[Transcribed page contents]
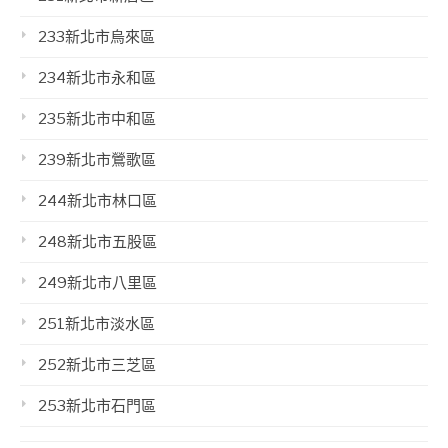
233新北市烏來區
234新北市永和區
235新北市中和區
239新北市鶯歌區
244新北市林口區
248新北市五股區
249新北市八里區
251新北市淡水區
252新北市三芝區
253新北市石門區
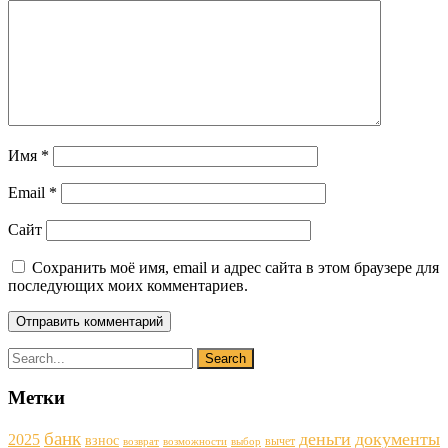
Имя
*
Email
*
Сайт
Сохранить моё имя, email и адрес сайта в этом браузере для
последующих моих комментариев.
Метки
банк
деньги
документы
2025
взнос
вычет
возврат
возможности
выбор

What this task involves: In the records above, retype exactly the lines from the one with "последующих моих комментариев." through the last one.

Completed task:
последующих моих комментариев.
Метки
банк
деньги
документы
2025
взнос
вычет
возврат
возможности
выбор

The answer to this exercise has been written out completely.